Près de 60 % des décès enregistrés par l’OIM au cours de la dernière décennie étaient liés à la noyade. La mer Méditerranée est le plus grand tombeau de migrants au monde, avec plus de 28 000 décès enregistrés au cours de la dernière décennie. Des milliers de noyades ont également été enregistrées sur la mer Méditerranée. frontière entre les États-Unis et le Mexique, dans le Océan Atlantique, dans l Golfe d’Aden et de plus en plus dans les Golfe du Bengale et de la mer d’Andaman, où des Les réfugiés rohingyas embarquent sur des bateaux surchargés..
« Les capacités de recherche et de sauvetage pour aider les migrants en mer doivent être renforcées, conformément au droit international et au principe d’humanité », indique le rapport.
Actuellement, en Méditerranée, « la grande majorité des opérations de recherche et de sauvetage est effectuée par des organisations non gouvernementales », a déclaré M. Galindo.
Lorsque le projet « Migrants disparus » a été lancé en 2014, le sentiment européen était plus favorable au sort des migrants et le gouvernement italien avait lancé « Mare Nostrum », une grande mission de recherche et de sauvetage qui a permis de sauver des milliers de vies.
Mais la solidarité n’a pas duréet les missions européennes de recherche et de sauvetage ont été progressivement réduites par crainte qu’ils n’encouragent les passeurs à embarquer encore plus de personnes sur des bateaux moins chers et plus meurtriers. C’est alors que les ONG sont intervenues.

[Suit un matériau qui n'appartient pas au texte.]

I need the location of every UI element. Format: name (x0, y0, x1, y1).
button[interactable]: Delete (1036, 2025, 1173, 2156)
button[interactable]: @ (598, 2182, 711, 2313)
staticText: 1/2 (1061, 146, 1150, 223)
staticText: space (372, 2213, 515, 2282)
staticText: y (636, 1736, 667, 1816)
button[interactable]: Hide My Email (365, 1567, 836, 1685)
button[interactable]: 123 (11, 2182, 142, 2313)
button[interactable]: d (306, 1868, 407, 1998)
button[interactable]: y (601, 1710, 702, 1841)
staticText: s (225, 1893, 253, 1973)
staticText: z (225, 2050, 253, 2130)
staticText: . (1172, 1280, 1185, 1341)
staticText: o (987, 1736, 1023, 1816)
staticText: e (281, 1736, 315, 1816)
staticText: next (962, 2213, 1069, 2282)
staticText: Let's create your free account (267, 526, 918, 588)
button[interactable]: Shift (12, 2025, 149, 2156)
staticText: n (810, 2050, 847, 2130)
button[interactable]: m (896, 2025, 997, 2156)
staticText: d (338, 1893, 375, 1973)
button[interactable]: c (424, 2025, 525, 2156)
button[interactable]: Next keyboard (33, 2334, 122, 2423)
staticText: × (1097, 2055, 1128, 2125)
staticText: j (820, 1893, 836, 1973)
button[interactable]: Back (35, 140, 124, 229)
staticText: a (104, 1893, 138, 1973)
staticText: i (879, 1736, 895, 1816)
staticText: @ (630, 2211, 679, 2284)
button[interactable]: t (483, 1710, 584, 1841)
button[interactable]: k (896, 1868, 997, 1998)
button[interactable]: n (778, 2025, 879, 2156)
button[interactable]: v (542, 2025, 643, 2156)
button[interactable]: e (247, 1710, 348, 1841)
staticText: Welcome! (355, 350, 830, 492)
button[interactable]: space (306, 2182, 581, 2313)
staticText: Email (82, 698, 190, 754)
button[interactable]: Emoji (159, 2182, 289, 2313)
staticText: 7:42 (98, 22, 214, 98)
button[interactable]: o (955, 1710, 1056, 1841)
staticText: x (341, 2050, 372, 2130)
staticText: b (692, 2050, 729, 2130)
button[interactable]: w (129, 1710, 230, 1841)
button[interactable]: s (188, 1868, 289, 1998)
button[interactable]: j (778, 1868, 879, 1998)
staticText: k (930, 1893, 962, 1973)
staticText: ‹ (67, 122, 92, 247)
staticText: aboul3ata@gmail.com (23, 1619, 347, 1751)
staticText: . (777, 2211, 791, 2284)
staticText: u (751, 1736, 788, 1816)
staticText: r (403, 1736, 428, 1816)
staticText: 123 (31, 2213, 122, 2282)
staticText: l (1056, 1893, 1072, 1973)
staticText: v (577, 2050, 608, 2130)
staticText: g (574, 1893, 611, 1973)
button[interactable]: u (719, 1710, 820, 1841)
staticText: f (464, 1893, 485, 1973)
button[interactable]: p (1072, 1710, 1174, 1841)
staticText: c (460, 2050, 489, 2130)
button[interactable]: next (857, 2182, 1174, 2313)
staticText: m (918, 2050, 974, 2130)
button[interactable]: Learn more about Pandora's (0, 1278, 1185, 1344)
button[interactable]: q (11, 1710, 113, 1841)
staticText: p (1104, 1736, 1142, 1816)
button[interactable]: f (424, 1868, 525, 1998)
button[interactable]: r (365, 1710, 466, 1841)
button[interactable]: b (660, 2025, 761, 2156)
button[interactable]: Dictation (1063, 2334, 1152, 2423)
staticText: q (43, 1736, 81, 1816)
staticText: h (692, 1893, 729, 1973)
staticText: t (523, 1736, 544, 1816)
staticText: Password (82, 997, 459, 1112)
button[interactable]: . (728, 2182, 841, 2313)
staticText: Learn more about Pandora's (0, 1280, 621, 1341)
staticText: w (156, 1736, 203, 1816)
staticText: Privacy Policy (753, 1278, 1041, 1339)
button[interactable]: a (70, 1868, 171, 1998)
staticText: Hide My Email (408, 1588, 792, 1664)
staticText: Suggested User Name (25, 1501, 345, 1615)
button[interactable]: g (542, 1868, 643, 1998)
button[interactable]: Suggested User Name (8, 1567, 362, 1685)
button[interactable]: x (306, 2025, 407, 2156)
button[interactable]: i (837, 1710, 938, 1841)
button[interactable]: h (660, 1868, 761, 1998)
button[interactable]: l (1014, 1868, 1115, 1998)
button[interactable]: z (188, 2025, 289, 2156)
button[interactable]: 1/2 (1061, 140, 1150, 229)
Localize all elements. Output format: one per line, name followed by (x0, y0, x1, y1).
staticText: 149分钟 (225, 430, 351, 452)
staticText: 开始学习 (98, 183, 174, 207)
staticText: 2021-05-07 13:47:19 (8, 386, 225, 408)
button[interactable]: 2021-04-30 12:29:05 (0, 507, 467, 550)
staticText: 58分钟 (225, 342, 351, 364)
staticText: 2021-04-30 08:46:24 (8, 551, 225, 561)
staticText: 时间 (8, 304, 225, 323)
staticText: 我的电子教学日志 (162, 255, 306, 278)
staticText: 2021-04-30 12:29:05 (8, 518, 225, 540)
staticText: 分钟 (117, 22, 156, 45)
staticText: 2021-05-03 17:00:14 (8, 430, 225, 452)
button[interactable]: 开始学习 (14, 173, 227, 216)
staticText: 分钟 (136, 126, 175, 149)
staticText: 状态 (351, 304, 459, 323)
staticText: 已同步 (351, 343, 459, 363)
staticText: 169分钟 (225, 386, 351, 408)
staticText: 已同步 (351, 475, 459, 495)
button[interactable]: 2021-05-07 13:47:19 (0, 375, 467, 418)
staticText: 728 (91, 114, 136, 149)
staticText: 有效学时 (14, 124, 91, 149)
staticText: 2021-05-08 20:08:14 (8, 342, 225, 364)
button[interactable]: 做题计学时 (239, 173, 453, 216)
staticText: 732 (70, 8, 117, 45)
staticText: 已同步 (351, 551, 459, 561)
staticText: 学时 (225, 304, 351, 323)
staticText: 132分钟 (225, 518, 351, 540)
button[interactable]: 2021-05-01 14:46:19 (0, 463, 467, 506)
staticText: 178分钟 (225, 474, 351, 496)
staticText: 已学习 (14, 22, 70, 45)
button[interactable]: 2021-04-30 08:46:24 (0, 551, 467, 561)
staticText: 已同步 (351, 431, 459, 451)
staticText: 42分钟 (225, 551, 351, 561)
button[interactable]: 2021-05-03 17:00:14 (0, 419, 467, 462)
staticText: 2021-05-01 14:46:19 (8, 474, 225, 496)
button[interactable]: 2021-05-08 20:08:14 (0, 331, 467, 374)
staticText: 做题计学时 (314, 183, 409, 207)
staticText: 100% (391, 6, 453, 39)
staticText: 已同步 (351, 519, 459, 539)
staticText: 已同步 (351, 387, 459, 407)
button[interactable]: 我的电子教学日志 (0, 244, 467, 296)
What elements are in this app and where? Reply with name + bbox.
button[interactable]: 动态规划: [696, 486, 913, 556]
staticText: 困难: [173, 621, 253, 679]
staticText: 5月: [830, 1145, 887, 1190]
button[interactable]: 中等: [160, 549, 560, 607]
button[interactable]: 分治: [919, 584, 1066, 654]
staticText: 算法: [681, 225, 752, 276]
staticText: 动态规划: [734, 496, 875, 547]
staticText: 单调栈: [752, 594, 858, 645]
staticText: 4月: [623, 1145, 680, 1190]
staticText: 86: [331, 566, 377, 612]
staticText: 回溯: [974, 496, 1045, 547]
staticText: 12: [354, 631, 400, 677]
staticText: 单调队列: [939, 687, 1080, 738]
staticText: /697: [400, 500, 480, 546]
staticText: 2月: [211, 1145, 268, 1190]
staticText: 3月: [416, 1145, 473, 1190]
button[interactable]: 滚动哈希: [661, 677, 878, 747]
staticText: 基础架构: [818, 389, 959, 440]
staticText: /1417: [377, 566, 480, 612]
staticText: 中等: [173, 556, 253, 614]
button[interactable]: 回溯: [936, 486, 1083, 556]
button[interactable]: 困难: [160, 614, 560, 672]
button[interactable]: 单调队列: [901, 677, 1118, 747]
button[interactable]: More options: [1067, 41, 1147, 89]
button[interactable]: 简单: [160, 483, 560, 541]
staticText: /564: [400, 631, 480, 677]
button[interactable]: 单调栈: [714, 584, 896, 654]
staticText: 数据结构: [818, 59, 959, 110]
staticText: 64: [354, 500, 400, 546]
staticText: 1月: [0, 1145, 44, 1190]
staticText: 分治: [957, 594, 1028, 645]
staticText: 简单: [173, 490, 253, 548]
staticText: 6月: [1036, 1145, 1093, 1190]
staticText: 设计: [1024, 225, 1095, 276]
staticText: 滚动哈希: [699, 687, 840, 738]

Leur aide n’a pas toujours été bien accueillie. En effet, en Italie et Grèceils se sont heurtés à des obstacles bureaucratiques et juridiques de plus en plus nombreux.
À la suite de la crise migratoire de 2015-2016, l’Union européenne a commencé à confier le contrôle des frontières et les sauvetages en mer aux pays d’Afrique du Nord afin de « sauver des vies » tout en empêchant les migrants d’atteindre les côtes européennes.
Le partenariats controversés ont été critiqués par les défenseurs des droits de l’homme, en particulier celui avec la Libye. Formés et financés par l’UE, les Les gardes-côtes libyens formés et financés par l’UE ont été associés à des trafiquants d’êtres humains qui exploitent les migrants interceptés et ramenés dans des centres de détention sordides. Un groupe d’experts soutenu par l’ONU a constaté que les abus commis à l’encontre des migrants en Méditerranée et en Libye pourraient constituer des crimes contre l’humanité.
Malgré l’édification de murs aux frontières et le renforcement de la surveillance dans le monde entier, les passeurs semblent toujours trouver des alternatives lucratives, conduisant les migrants et les réfugiés sur des itinéraires plus longs et plus périlleux.
« Il n’existe pas d’options de migration sûres », a déclaré M. Galindo. « Il faut que cela change.
___
Brito a fait son reportage à Barcelone, en Espagne.